Through the in-depth research of many domestic and foreign research scholars on aspects related to evaluation methods such as GRA and BPNN, it can be seen that both GRA and BPNN-based evaluation models perform well and can be used in the evaluation of network information security of smart cities. Therefore, the network information security evaluation model optimized in this study has a certain promotion effect on the construction of smart cities.

3 GRA-BPNN Smart City Network Information Security Evaluation Method Research

3.1 Grey Correlation Analysis Combined with BP Neural Network Algorithm Evaluation Model Design

For the problem of constructing the evaluation model of information security of smart city network, this study uses GRA (Grey Relational Analysis) combined with BP neural network algorithm model construction.
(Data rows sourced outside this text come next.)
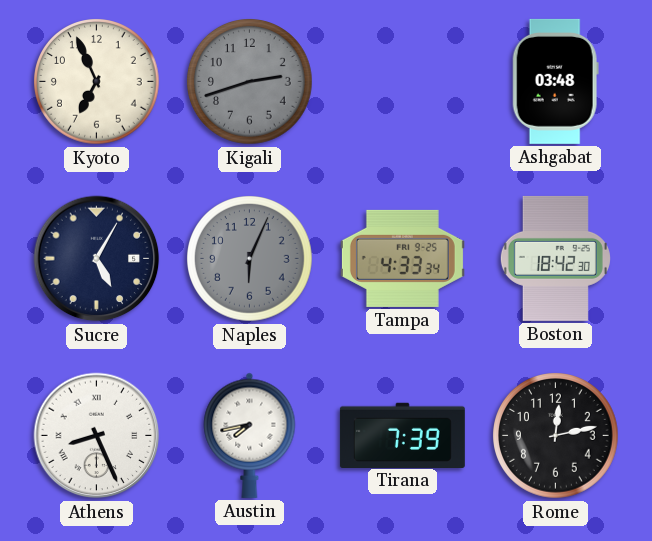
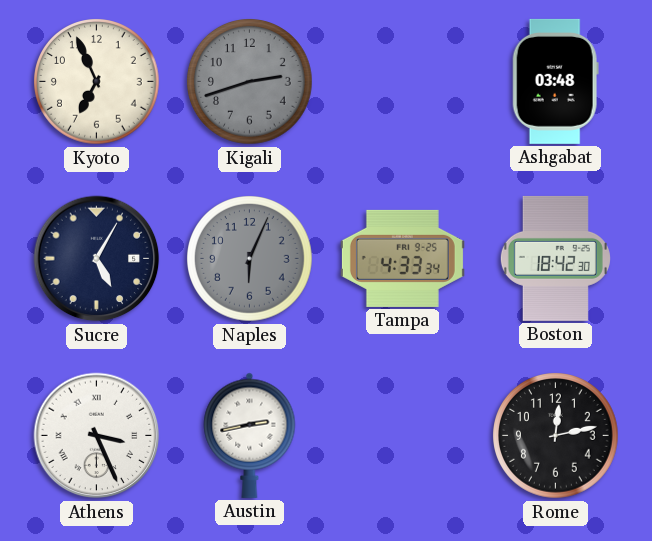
Athens: 8:26 -> 3:26
Austin: 7:43 -> 2:43
Tirana: 7:39 -> none
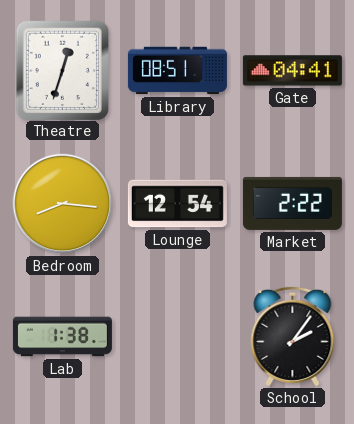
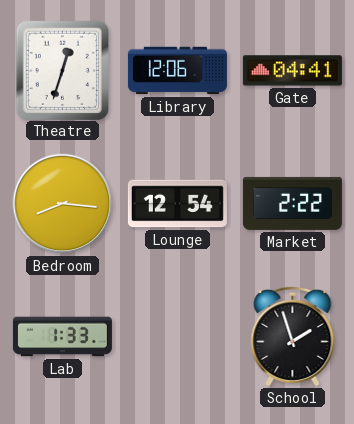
Library: 08:51 -> 12:06
Lab: 1:38 -> 1:33
School: 2:06 -> 1:57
Grey Relational Analysis is an effective scheme evaluation method, and its principle is mainly to compare the attribute values of each scheme with the ideal values, and select the scheme with high similarity by measuring the similarity of two vectors [17]. Let $X = {x_{1}, x_{2}, \dots, x_{m}}$ be the set of scenarios for decision making, $C = {c_{1}, c_{2}, \dots, c_{n}}$ be the set of attributes of the scenarios, $w = {w_{1}, x_{2}, \dots, w_{m}}^{T}$ be the individual attribute weights, $w_{j} \geq 0$ , $\sum_{j = 1}^{n} w_{j} = 1$ , and the attribute values under different scenarios are $a_{i j}$ , then the multi-attribute decision matrix formed is shown in Equation (1).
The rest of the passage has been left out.